[RT] Super Simple Site Generation Tool

Leo Simons Tue, 27 Dec 2005 06:03:01 -0800

Hi gang,

It pains me to say this (Forrest is a cool project and I
consider at least some of its active developers and community
members my friends) but we've muddled around long enough.


I think that, for the incubator website, Apache Forrest

  * is too unstable as a codebase
  * is way too complex
  * has too many features we don't need and solves
    too many problems we don't have
  * has a learning curve that is too big
  * does not work well with the SVN-based publishing
    process we want to use
  * is not well-understood by enough of the current
    Incubator volunteers
  * has caused frustration for too many of the current
    Incubator volunteers

I think this needs solving. I think this needs solving in
general, not just for the Incubator (I have the exact same
problem over at Gump, which also has a horrendously outdated
website which also uses Apache Forrest).

== Use case ==

In particular, the use case we are looking at can be codified
in the following workflow:

  # 1) figure out how to edit docs...
  curl http://svn.../site/README | less

  # 2) get stuff from SVN
  svn co http://.../site
  cd site

  # 3) edit docs
  $EDITOR x/y/z/foo.xml

  # 4) validate edit, generate results
  ./build # must work on windows, linux, os x, solaris, ...

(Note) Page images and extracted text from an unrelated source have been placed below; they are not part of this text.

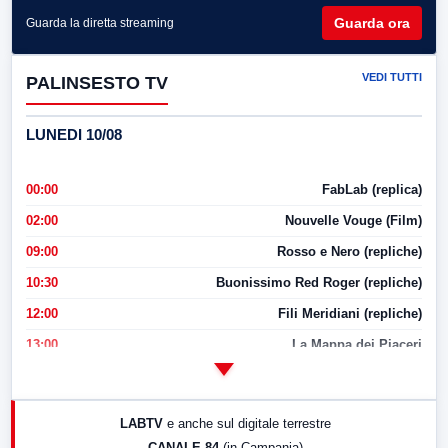
Guarda ora
Guarda la diretta streaming
VEDI TUTTI
PALINSESTO TV
LUNEDI 10/08
00:00
FabLab (replica)
02:00
Nouvelle Vouge (Film)
09:00
Rosso e Nero (repliche)
10:30
Buonissimo Red Roger (repliche)
12:00
Fili Meridiani (repliche)
13:00
La Mappa dei Piaceri
14:00
LabNews
17:00
LabNews (replica)
LABTV
e anche sul digitale terrestre
18:30
Di Faccia e di Profilo (repliche)
CANALE 84
(in Campania)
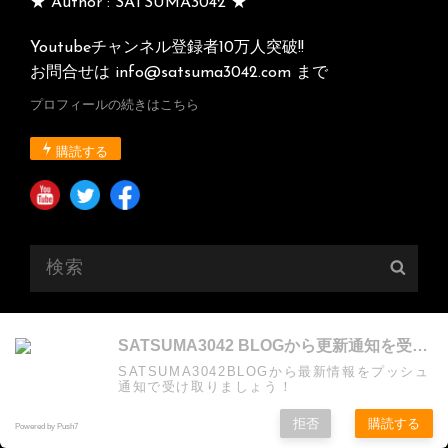
★ Author : SATSUMA3042 ★
Youtubeチャンネル登録者10万人突破!!
お問合せは info@satsuma3042.com まで
プロフィールの続きはこちら
購読する
検
検
索:
索
最近の投稿
SATSUMA3042 BLOGから更新通知を受け取る
SATSUMA3042BLOGから最新情報をプッシュ
いよいよ一週間後は！そしてKORGさんから還
通知で受け取りましょう！
暦祝いに♪
拒否
購読する
Powered by Push7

  # 5) check results locally
  svn diff
  mozilla-firefox build/x/y/z/foo.html

  # 6) commit
  svn commit -m "foo.xml: fix typo. Its 'spelling', not 'speling'."

  # 7) validate commit
  mozilla-firefox http://staging.incubator.apache.org/x/y/z/foo.html

  # 8) x hours later...
  mozilla-firefox http://incubator.apache.org/x/y/z/foo.html

== Requirements ==

Now, steps 1-7 should be possible in about 5 minutes (provided you're
on broadband network and a 600mhz/128mb/5400rpm machine. 5 minutes includes
reading the documentation and the like), and about 10 seconds for someone
who already knows how the tool works and has the checkout on his machine
already.

Step 4 should be so quick and natural and trustable that steps 5,7 and 8
are not really neccessary once you've used the tool a few times.

The produced HTML should be simple, clean, valid XHTML 1.1 strict, with
navigational stuff similar to that available on other parts of
www.apache.org. This output should be customizable in a manner that's
similarly simple as the above use case (for eg adding banner logos or
updating a project logo), though its allowed to be a little harder (eg
having to learn some template language is just fine).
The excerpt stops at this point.